→ Prompt
Go to the line holding "from his/ her" in the entries below and write out exactly every line down to and including the line holding "in France: How to".

Transcribed page contents:
----------------

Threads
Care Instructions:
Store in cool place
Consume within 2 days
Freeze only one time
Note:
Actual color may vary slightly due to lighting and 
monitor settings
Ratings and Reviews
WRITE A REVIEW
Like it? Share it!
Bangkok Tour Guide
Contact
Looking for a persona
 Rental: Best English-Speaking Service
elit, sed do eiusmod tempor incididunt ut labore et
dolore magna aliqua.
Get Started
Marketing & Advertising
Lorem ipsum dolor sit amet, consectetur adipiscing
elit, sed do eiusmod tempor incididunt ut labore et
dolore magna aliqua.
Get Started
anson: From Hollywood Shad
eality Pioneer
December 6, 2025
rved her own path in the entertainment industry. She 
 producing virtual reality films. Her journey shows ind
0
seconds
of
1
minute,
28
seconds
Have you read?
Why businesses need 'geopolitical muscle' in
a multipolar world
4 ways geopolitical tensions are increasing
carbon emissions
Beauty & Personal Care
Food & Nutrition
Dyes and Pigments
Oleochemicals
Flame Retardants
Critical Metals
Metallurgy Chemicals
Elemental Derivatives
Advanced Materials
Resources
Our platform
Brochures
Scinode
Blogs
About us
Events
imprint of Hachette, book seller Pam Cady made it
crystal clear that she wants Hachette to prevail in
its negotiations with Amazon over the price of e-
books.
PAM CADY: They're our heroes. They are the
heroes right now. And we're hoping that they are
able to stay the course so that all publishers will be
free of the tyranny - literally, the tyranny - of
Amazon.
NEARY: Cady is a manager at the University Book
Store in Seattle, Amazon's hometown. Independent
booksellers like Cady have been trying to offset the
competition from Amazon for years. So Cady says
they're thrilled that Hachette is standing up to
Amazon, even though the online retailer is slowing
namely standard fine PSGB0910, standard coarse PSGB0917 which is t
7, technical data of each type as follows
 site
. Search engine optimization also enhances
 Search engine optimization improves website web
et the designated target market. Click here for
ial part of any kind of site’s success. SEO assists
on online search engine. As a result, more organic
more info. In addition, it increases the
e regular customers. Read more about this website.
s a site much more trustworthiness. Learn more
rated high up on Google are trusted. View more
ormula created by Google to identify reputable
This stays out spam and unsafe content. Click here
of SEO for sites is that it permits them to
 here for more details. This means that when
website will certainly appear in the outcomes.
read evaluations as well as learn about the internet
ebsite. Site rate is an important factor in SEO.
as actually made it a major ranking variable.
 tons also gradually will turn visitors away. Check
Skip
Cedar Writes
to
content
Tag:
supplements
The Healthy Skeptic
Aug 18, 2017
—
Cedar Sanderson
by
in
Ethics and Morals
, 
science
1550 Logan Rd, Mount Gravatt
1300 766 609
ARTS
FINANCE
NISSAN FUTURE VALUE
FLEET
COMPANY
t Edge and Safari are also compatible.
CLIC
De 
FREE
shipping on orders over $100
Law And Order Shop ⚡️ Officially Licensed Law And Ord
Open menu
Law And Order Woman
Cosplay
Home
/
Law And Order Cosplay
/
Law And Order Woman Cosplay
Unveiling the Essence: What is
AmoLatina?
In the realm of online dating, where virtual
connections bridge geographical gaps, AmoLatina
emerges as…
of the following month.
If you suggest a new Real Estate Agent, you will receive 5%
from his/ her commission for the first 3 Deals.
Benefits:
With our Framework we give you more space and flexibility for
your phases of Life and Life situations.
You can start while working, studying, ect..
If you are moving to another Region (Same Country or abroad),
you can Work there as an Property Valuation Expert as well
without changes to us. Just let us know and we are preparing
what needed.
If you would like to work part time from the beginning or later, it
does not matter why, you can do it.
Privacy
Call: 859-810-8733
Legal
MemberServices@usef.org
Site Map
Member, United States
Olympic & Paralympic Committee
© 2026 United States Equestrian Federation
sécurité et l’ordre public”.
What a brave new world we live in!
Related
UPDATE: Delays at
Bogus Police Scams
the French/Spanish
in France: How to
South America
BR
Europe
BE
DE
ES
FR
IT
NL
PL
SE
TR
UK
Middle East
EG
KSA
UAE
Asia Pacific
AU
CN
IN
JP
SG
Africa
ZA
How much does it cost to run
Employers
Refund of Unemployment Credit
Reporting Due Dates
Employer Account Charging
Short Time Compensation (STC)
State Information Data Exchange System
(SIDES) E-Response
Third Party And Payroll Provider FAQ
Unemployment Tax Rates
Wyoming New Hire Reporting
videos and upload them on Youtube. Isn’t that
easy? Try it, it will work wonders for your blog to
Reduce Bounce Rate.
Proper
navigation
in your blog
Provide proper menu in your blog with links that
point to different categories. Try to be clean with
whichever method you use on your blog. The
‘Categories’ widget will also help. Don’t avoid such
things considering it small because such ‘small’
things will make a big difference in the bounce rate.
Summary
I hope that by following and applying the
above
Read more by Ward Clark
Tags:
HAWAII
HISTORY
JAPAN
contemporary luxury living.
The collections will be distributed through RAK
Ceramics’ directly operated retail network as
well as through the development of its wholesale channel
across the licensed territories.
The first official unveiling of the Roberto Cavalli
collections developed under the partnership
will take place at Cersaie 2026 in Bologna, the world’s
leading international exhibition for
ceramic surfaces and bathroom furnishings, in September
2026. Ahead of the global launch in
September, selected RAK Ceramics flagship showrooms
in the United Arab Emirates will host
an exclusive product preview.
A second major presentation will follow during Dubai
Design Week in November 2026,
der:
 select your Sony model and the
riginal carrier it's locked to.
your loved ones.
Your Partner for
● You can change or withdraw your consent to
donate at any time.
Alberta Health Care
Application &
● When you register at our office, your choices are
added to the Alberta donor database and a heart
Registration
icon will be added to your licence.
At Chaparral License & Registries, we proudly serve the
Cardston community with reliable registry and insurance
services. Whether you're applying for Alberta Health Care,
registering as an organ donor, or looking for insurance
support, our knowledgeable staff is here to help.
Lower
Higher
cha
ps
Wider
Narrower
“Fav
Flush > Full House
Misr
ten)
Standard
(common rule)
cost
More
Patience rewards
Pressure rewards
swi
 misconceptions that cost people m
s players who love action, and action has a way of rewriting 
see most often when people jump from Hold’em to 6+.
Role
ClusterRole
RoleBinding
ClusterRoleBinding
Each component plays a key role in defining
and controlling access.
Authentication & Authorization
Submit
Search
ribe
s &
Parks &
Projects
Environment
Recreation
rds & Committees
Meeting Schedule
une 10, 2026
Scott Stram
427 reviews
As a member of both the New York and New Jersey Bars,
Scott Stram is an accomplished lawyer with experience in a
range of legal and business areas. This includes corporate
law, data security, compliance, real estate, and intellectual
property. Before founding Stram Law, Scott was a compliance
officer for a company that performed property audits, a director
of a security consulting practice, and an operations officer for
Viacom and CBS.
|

----------------

→ Expected answer
from his/ her commission for the first 3 Deals.
Benefits:
With our Framework we give you more space and flexibility for
your phases of Life and Life situations.
You can start while working, studying, ect..
If you are moving to another Region (Same Country or abroad),
you can Work there as an Property Valuation Expert as well
without changes to us. Just let us know and we are preparing
what needed.
If you would like to work part time from the beginning or later, it
does not matter why, you can do it.
Privacy
Call: 859-810-8733
Legal
MemberServices@usef.org
Site Map
Member, United States
Olympic & Paralympic Committee
© 2026 United States Equestrian Federation
sécurité et l’ordre public”.
What a brave new world we live in!
Related
UPDATE: Delays at
Bogus Police Scams
the French/Spanish
in France: How to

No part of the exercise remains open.